Algorithms of greedy-type are a popular tool for sparse approximation. Sparse approximations of functions are beneficial for several reasons. Therefore, we will develop greedy algorithms for two classes of problems, probability density estimation and inverse problems.
The development of a greedy algorithm for density estimation was motivated by the desire to implement a simulation algorithm for so-called nonwovens, a particular type of technical textiles, which are widely used in industrial applications. We will propose such a simulation algorithm, which needs an estimation of the probability density of the fiber directions inside a nonwoven. Fortunately, these directions can be obtained from real nonwovens by a CT scan, which yields millions of data points. The incorporation of a probability density that is generated by the newly developed greedy algorithm reduces the computation time of the simulation algorithm from 80 days to 150 minutes by a factor of 750 in comparison to the use of a standard method for density estimation, namely kernel density estimators.

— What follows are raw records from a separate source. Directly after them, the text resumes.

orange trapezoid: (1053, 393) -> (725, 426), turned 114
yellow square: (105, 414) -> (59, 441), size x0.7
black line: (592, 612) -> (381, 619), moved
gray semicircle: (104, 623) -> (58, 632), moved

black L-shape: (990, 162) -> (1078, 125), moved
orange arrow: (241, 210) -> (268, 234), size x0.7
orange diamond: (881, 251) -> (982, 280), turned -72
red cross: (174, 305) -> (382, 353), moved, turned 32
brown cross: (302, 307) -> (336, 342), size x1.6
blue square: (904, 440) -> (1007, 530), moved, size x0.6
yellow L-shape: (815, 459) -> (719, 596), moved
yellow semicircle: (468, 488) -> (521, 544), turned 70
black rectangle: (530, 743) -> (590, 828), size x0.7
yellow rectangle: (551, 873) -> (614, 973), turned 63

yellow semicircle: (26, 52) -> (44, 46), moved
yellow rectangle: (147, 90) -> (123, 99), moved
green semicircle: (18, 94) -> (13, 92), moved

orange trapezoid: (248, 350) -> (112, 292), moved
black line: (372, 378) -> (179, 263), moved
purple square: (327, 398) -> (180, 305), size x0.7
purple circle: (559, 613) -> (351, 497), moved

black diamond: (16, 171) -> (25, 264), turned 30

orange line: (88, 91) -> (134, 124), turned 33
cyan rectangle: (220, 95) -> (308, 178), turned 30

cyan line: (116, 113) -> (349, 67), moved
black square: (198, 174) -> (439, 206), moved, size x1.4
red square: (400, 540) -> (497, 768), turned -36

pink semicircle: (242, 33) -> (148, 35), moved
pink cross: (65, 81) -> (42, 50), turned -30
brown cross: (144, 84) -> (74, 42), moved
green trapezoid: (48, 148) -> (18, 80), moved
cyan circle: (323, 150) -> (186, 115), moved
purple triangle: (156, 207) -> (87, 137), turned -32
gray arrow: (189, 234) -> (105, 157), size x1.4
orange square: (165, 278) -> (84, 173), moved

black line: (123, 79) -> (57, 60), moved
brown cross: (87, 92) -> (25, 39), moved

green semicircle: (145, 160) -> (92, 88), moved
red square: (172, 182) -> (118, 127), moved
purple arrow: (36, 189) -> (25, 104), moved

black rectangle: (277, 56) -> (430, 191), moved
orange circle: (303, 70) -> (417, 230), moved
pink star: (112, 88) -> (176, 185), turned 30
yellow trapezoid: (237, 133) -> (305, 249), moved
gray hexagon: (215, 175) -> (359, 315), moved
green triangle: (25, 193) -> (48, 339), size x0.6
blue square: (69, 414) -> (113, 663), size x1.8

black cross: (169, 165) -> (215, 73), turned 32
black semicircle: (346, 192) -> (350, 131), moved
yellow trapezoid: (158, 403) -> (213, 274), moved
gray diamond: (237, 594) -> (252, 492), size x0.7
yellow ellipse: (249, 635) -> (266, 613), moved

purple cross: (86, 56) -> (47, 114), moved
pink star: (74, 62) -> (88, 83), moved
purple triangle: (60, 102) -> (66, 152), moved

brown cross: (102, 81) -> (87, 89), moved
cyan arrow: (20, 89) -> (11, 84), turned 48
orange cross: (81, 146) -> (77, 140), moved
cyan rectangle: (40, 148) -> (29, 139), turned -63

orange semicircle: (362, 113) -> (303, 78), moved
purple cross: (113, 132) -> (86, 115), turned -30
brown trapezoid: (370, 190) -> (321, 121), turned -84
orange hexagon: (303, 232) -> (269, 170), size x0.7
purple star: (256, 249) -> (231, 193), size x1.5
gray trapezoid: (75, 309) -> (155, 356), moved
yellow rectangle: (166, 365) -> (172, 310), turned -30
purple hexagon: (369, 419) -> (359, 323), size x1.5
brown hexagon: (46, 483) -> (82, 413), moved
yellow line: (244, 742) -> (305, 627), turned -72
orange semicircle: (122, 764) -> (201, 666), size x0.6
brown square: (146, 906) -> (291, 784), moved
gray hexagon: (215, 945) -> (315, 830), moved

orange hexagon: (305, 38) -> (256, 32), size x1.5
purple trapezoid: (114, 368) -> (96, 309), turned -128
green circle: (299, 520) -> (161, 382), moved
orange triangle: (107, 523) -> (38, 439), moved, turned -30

For inverse problems, we introduce two generalizations of the Regularized Functional Matching Pursuit (RFMP) algorithm, which is a greedy algorithm for linear inverse problems. For the first generalization, called RWFMP, an improved theoretical analysis is possible. Furthermore, using the RWFMP, it is possible to reduce the computation time of the RFMP by a factor of 10 without losing much of the accuracy. The second generalization is an RFMP for nonlinear inverse problems. We apply the algorithm to the nonlinear inverse gravimetric problem, which is concerned with the reconstruction of information about the interior of a planetary body from gravitational data. We obtain very good numerical results concerning the accuracy, the sparsity, and the interpretability of the results.